» Exercise description:
In the data below, begin at the line with "номенклатуры в листы спецификаций с" and stop after the line with "TEMPERATURWERTE"; output those lines exactly and no pictures.
─── Extracted entries ───
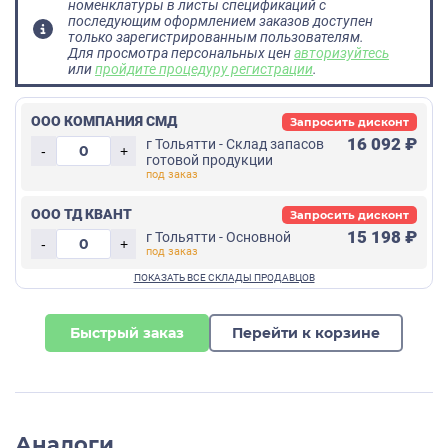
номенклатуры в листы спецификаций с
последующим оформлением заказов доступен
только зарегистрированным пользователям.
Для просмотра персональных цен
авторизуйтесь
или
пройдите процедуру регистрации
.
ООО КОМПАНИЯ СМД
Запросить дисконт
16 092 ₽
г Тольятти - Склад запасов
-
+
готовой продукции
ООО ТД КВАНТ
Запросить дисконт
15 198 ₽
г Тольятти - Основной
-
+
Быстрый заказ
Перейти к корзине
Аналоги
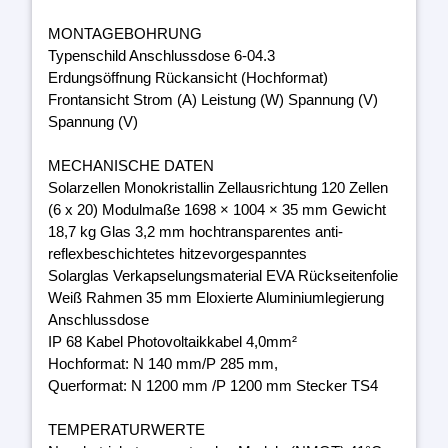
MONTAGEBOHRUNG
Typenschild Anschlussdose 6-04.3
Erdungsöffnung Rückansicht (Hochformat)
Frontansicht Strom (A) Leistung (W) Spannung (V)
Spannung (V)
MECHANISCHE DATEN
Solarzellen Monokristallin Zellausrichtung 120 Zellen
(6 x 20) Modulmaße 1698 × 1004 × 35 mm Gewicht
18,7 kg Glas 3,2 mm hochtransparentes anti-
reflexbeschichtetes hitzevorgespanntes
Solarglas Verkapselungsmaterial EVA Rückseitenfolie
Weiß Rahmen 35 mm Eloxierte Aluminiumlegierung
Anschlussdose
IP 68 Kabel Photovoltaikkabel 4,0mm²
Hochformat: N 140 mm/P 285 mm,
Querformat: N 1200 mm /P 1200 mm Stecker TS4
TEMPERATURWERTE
───
─── Extracted entries ───
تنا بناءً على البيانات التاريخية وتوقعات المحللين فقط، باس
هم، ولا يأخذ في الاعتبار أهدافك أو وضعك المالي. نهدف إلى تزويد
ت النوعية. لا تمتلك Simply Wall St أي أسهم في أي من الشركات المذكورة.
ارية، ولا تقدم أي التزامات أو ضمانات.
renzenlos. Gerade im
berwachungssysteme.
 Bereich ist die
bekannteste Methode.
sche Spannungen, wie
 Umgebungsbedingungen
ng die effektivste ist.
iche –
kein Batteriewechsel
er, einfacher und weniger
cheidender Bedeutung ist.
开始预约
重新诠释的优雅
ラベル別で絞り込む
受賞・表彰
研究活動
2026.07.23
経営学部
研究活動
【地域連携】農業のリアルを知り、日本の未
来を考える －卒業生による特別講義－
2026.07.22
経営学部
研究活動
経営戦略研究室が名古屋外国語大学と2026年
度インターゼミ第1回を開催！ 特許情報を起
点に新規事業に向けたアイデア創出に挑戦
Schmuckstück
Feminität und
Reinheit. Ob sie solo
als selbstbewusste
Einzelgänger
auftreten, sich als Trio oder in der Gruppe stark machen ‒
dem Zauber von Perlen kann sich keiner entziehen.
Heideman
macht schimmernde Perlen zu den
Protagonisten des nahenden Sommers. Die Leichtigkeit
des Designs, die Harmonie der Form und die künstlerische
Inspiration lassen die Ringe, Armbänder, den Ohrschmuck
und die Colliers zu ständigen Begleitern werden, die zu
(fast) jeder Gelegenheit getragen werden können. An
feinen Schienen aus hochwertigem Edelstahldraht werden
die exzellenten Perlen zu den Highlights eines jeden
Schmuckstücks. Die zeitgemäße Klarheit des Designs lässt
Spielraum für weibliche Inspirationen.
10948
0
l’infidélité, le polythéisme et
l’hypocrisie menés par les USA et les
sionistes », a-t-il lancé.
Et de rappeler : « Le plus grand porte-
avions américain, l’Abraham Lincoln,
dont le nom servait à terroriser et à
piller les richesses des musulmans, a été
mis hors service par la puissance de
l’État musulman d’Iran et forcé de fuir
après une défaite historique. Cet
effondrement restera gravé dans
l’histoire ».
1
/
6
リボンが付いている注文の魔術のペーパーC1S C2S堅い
───
» Expected answer:
номенклатуры в листы спецификаций с
последующим оформлением заказов доступен
только зарегистрированным пользователям.
Для просмотра персональных цен
авторизуйтесь
или
пройдите процедуру регистрации
.
ООО КОМПАНИЯ СМД
Запросить дисконт
16 092 ₽
г Тольятти - Склад запасов
-
+
готовой продукции
ООО ТД КВАНТ
Запросить дисконт
15 198 ₽
г Тольятти - Основной
-
+
Быстрый заказ
Перейти к корзине
Аналоги
MONTAGEBOHRUNG
Typenschild Anschlussdose 6-04.3
Erdungsöffnung Rückansicht (Hochformat)
Frontansicht Strom (A) Leistung (W) Spannung (V)
Spannung (V)
MECHANISCHE DATEN
Solarzellen Monokristallin Zellausrichtung 120 Zellen
(6 x 20) Modulmaße 1698 × 1004 × 35 mm Gewicht
18,7 kg Glas 3,2 mm hochtransparentes anti-
reflexbeschichtetes hitzevorgespanntes
Solarglas Verkapselungsmaterial EVA Rückseitenfolie
Weiß Rahmen 35 mm Eloxierte Aluminiumlegierung
Anschlussdose
IP 68 Kabel Photovoltaikkabel 4,0mm²
Hochformat: N 140 mm/P 285 mm,
Querformat: N 1200 mm /P 1200 mm Stecker TS4
TEMPERATURWERTE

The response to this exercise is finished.